The Opportunities and Challenges in Stratified Medicine: an MSc View

July 17, 2015 | Emma

My name is Emma and I’m currently working at Aridhia as an intern in the data science team as part of my MSc course in Stratified Medicine at the University of Glasgow.

I was delighted to see the University win the Herald Higher Education Awards Outstanding Employer Engagement award for the MSc Stratified Medicine this week. This internship was precisely the reason that I was attracted to study this particular course in the first place as although it is primarily based in the university, the programme prides itself in being very industry led, and rightly so. Throughout my course I have worked with the Stratified Medicine Scotland Innovation Centre, Life Technologies, and now Aridhia.

Although many academic science courses claim to have this industry focus, in reality I think that it’s hard to actually achieve. I often hear of students who, after finishing their studies, jump straight into a working environment simply to realise that the skills learned in lectures and university labs are more difficult to implement into real-life situations than they would have thought. I’m happy to report that this won’t be the case for me.

I am not just simply keen to study stratified medicine; it is a field that I genuinely feel passionate about and I can’t wait to work in a position where I can be a part (however small!) of making this a reality. There are so many bodies that need to work together to make this happen and throughout my course an overriding theme across all of the core subjects has been collaboration – not only in each team, but across the healthcare sector in general.

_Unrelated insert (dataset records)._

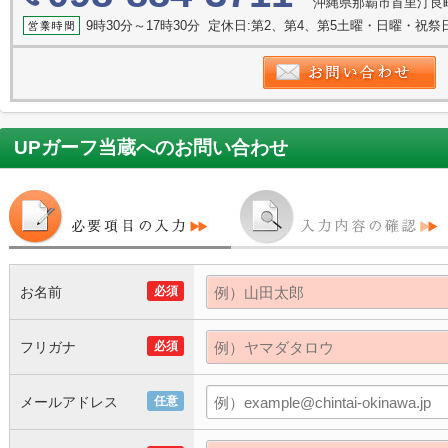
沖縄県那覇市首里汀良
9時30分～17時30分 定休日:第2、第4、第5土曜・日曜・祝
UPガーフ当蔵
へのお問い合わせ
お名前
必須
フリガナ
必須
メールアドレス
任意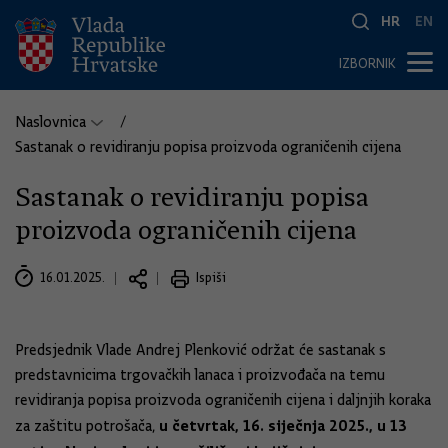
HR
EN
IZBORNIK
Naslovnica
Sastanak o revidiranju popisa proizvoda ograničenih cijena
Sastanak o revidiranju popisa
proizvoda ograničenih cijena
16.01.2025.
Ispiši
Predsjednik Vlade Andrej Plenković održat će sastanak s
predstavnicima trgovačkih lanaca i proizvođača na temu
revidiranja popisa proizvoda ograničenih cijena i daljnjih koraka
u četvrtak, 16. siječnja 2025., u 13
za zaštitu potrošača,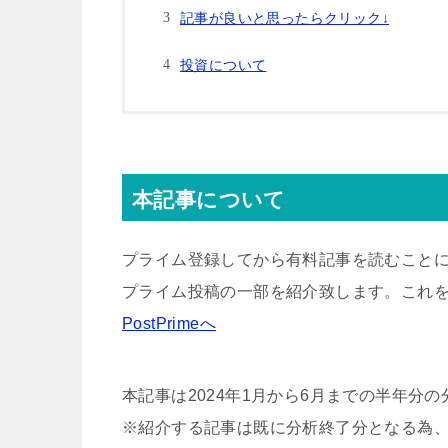
記事が良いと思ったらクリック↓
投資について
本記事について
プライム登録してから有料記事を読むこと
プライム投稿の一部を紹介致します。これ
PostPrimeへ
本記事は2024年1月から6月までの半年分
※紹介する記事は既に分析終了分となる為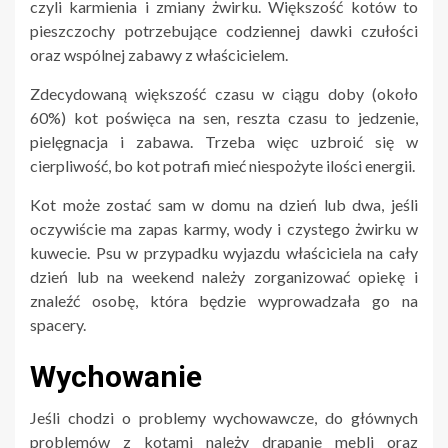
czyli karmienia i zmiany żwirku. Większość kotów to
pieszczochy potrzebujące codziennej dawki czułości
oraz wspólnej zabawy z właścicielem.
Zdecydowaną większość czasu w ciągu doby (około
60%) kot poświęca na sen, reszta czasu to jedzenie,
pielęgnacja i zabawa. Trzeba więc uzbroić się w
cierpliwość, bo kot potrafi mieć niespożyte ilości energii.
Kot może zostać sam w domu na dzień lub dwa, jeśli
oczywiście ma zapas karmy, wody i czystego żwirku w
kuwecie. Psu w przypadku wyjazdu właściciela na cały
dzień lub na weekend należy zorganizować opiekę i
znaleźć osobę, która będzie wyprowadzała go na
spacery.
Wychowanie
Jeśli chodzi o problemy wychowawcze, do głównych
problemów z kotami należy drapanie mebli oraz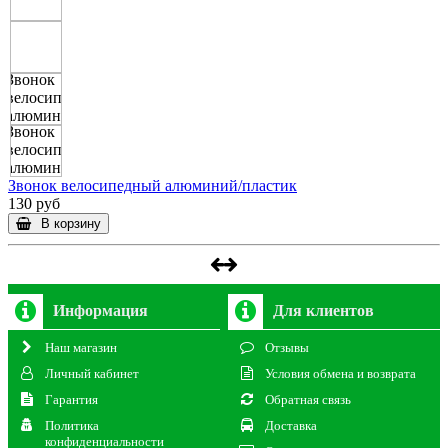
Звонок велосипедный алюминий/пластик
130 руб
В корзину
Информация
Для клиентов
Наш магазин
Отзывы
Личный кабинет
Условия обмена и возврата
Гарантия
Обратная связь
Политика
Доставка
конфиденциальности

This being said, I have had my fair share of frustrations this year. Although we are now at a point where recent advances in private sector health informatics could create a huge shift in how care is delivered, there are some serious challenges to overcome within the healthcare system itself. Simple things like integrated IT systems and electronic patient records are far from being synchronised across the sector, and this poor level of information flow has become a common headache amongst health professionals. Collaboration is so often discussed, but for stratified medicine to have a true effect on patient treatments and outcomes, system-wide changes that actually enable it – including vital integration and adaptations in financing, policy and regulation, from the bottom-up – are required.

Throughout my MSc I have often reported on the challenges in translating information from ‘bench to bedside’. With the current state of healthcare technology, being able to share and collaborate on findings across all healthcare levels in order to make a real impact on patient outcomes can sometimes seem far from achievable. Since working in Aridhia however, I have come to see what can be achieved when collaboration is effectively enabled and discovered the serious potential of their AnalytiXagility platform in facilitating this. This collaborative data science platform is able to provide a validated, secure workspace which can bring people from across the healthcare system together, and simplify the integration, analysis and consumption of health related data. It has enormous potential, not only in being able to bridge the communication gap between research and clinic, but also as far as stratified medicine is concerned, I believe that it is technologies like this that will become the backbone of the healthcare system by enabling the optimal information flow and secure hosting of genomic data required to make the science of stratified medicine a reality.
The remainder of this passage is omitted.